This long, slim sport fish exhibits a broad, depressed head and jutting lower jaw, and dark lateral stripes extend eye to tail. Cobia grow to an average of 30 pounds and are found in inlets, bays, among mangroves and around buoys, pilings, and wrecks.
A black lateral line marks the Common Snook. Its silvery body displays a high, divided dorsal fin, sloping forehead, large mouth, protruding lower jaw and yellow pelvic fin. Found along inshore coastal areas, mangrove shorelines, seawalls, and on reefs and pilings, catches typically range from five to eight pounds.
Brownish-gray with dark markings on sides, the Gag Grouper displays a serrated spur at the bottom of its preopercle. Its dark anal and caudal fins have a white margin. Like the Black Grouper, young are predominantly female, transforming into males as they grow, commonly up to 25 pounds.
Weighing in at 800 pounds, the Goliath is the largest of the Grouper family and is protected from harvest by law. The fish has unusually small eyes, its head and fins are covered with small black spots, and dark bars are prominent on its sides. These fish are often found hanging out around reefs, docks and on ledges.
Gray (Mangrove) Snapper
Dark brown or gray with reddish-orange spots along the sides, Mangrove Snapper feature
two conspicuous canine teeth in the upper jaw and dark or reddish dorsal fin borders.
A dark horizontal band from snout through eye is prominent when they are young. Adults, which normally grow to 10 pounds, occupy coral or rocky reefs.
Commonly weighing in at 40 pounds, the Greater Amberjack is the largest of its genus.
It is typically spotted around rocky reefs, debris and wrecks. A dark stripe extends from nose
to dorsal fin and “lights up” when the fish is feeding on its diet of squid, fish and crustaceans.
The Barracuda is a sleek, silvery predatory fish. Small black blotches can be found on its lower side, and diagonal dark bars on its green-hued upper side. Barracuda grow up to 6’ and 100 pounds. This lightning-fast swimmer should be treated with caution. Attacks on people have occurred, and the flesh of larger fish can be toxic.
Hogfish (Hog Snapper)
The Hogfish’s deep, strongly compressed body grows to 3’ and usually displays as reddish hues. A large dark spot sits at the base of its soft dorsal fin and its mouth is protrusible. The entire head nape is purplish-brown in large males, and a dark crescent marks the base of the caudal fin.
The Permit is gray with blue blending into silvery sides, and sometimes reflects golden tints around the breast. It features more than two dozen soft dorsal and anal rays. A small Permit has teeth on its tongue; an adults commonly grows up to 40 pounds.

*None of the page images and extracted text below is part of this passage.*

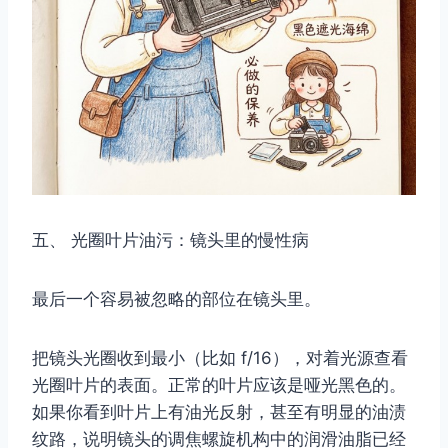
五、 光圈叶片油污：镜头里的慢性病
最后一个容易被忽略的部位在镜头里。
把镜头光圈收到最小（比如 f/16），对着光源查看
光圈叶片的表面。正常的叶片应该是哑光黑色的。
如果你看到叶片上有油光反射，甚至有明显的油渍
纹路，说明镜头的调焦螺旋机构中的润滑油脂已经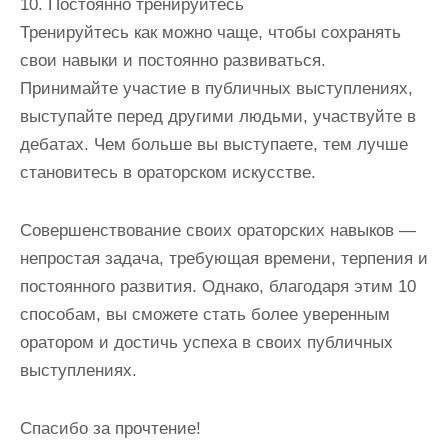
10. Постоянно тренируйтесь
Тренируйтесь как можно чаще, чтобы сохранять
свои навыки и постоянно развиваться.
Принимайте участие в публичных выступлениях,
выступайте перед другими людьми, участвуйте в
дебатах. Чем больше вы выступаете, тем лучше
становитесь в ораторском искусстве.
Совершенствование своих ораторских навыков —
непростая задача, требующая времени, терпения и
постоянного развития. Однако, благодаря этим 10
способам, вы сможете стать более уверенным
оратором и достичь успеха в своих публичных
выступлениях.
Спасибо за прочтение!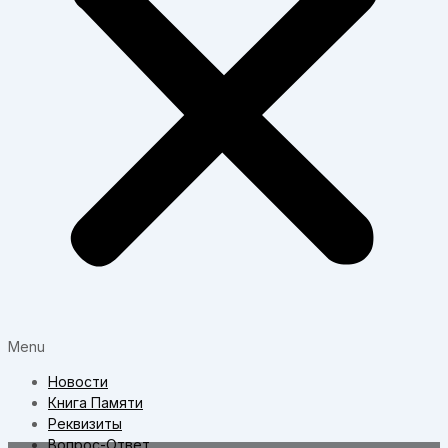
Menu
Новости
Книга Памяти
Реквизиты
Вопрос-Ответ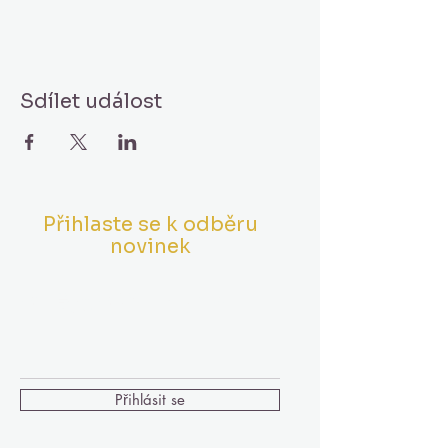
Sdílet událost
Přihlaste se k odběru
novinek
Vložte Váš Email
Přihlásit se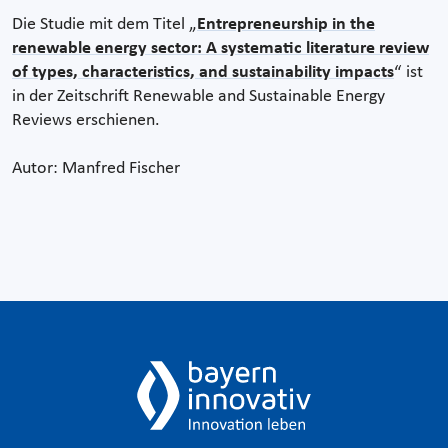
Die Studie mit dem Titel „
Entrepreneurship in the
renewable energy sector: A systematic literature review
of types, characteristics, and sustainability impacts
“ ist
in der Zeitschrift Renewable and Sustainable Energy
Reviews erschienen.
Autor: Manfred Fischer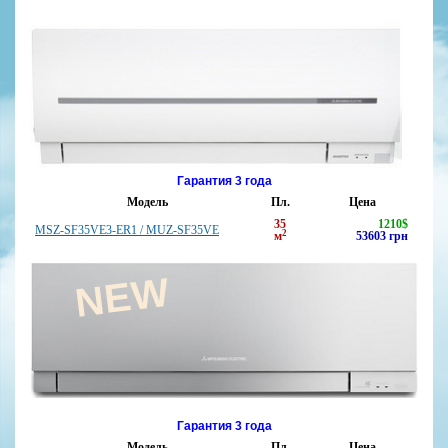
Гарантия 3 года
Модель
Пл.
Цена
35
1210
$
MSZ-SF35VE3-ER1 / MUZ-SF35VE
2
м
53603
грн
NEW
Гарантия 3 года
Модель
Пл.
Цена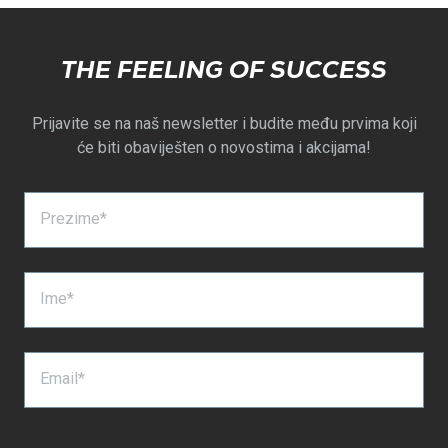
K.
K.
je
nije
bila
bila
THE FEELING OF SUCCESS
korisna.
korisna.
Prijavite se na naš newsletter i budite među prvima koji
će biti obaviješten o novostima i akcijama!
Prezime*
Ime*
Email*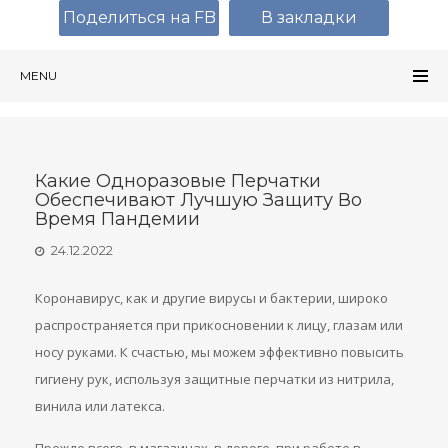
Поделиться на FB
В закладки
MENU
Какие Одноразовые Перчатки
Обеспечивают Лучшую Защиту Во
Время Пандемии
24.12.2022
Коронавирус, как и другие вирусы и бактерии, широко
распространяется при прикосновении к лицу, глазам или
носу руками. К счастью, мы можем эффективно повысить
гигиену рук, используя защитные перчатки из нитрила,
винила или латекса.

Permit are found around wrecks and debris, on grass or sand flats and in channels.
Redfish (Red Drum)
One of Florida’s most popular sport fish, Redfish have a copper-bronze body with 1 to many spots at the base of the tail. In winter, redfish are found in seagrass, over muddy or sandy bottoms, or near oysters bars. Redfish chase shrimp, crabs, mullet, pinfish, and killifish.
Brownish-red with a scarlet-orange mouth, the Red Grouper is a bottom-dwelling fish that commonly grows to 15 pounds. Blotches on its sides appear, and the fish has a second spine of dorsal fin longer than its others. Its squared-off tail features a margin of soft dorsal black with white at its midfin, and black dots around the eyes.
The dark green or grey Spotted Seatrout has distinct spots scattered on its body, prominent canine teeth and an elongated soft dorsal fin that has no scales. Seatrout can be found inshore near seagrass meadows, mangrove-fringed shorelines, and deep holes and channels above oyster bars. Small Seatrout eat large amounts of shrimp and crustaceans while larger Seatrout prefer to feed on mullet.
Famed nibblers, Sheepshead grow up to eight pounds, feeding on mollusks and crustaceans. They are identified by five or six distinct vertical black bars on silvery sides, with prominent teeth and sharp spines on dorsal and anal fins. Smaller Sheepshead are found around oyster bars, seawalls and tidal creeks, gathering in spring to spawn over rocks, reefs and navigation markers.
The Tomtate is an important food source for larger reef fishes. A commonly used baitfish, it reaches 10″-11” and a pound in weight. Featuring light coloring overall and a yellow to brown stripe from head to tail fin, the Tomtate also touts a bright orange mouth. A black blotch at the base of its tail fin fades away in larger specimens.
The White Grunt is known for its audible “grunt,” produced by grinding the pharyngeal teeth, with its air bladder acting as amplifier. This species is bluish-gray with a head of horizontal blue stripes, a white underbelly and a black blotch on its preopercle. Like the Tomtate, the White Grunt has a large bright-orange mouth. Catches average 1.5 pounds.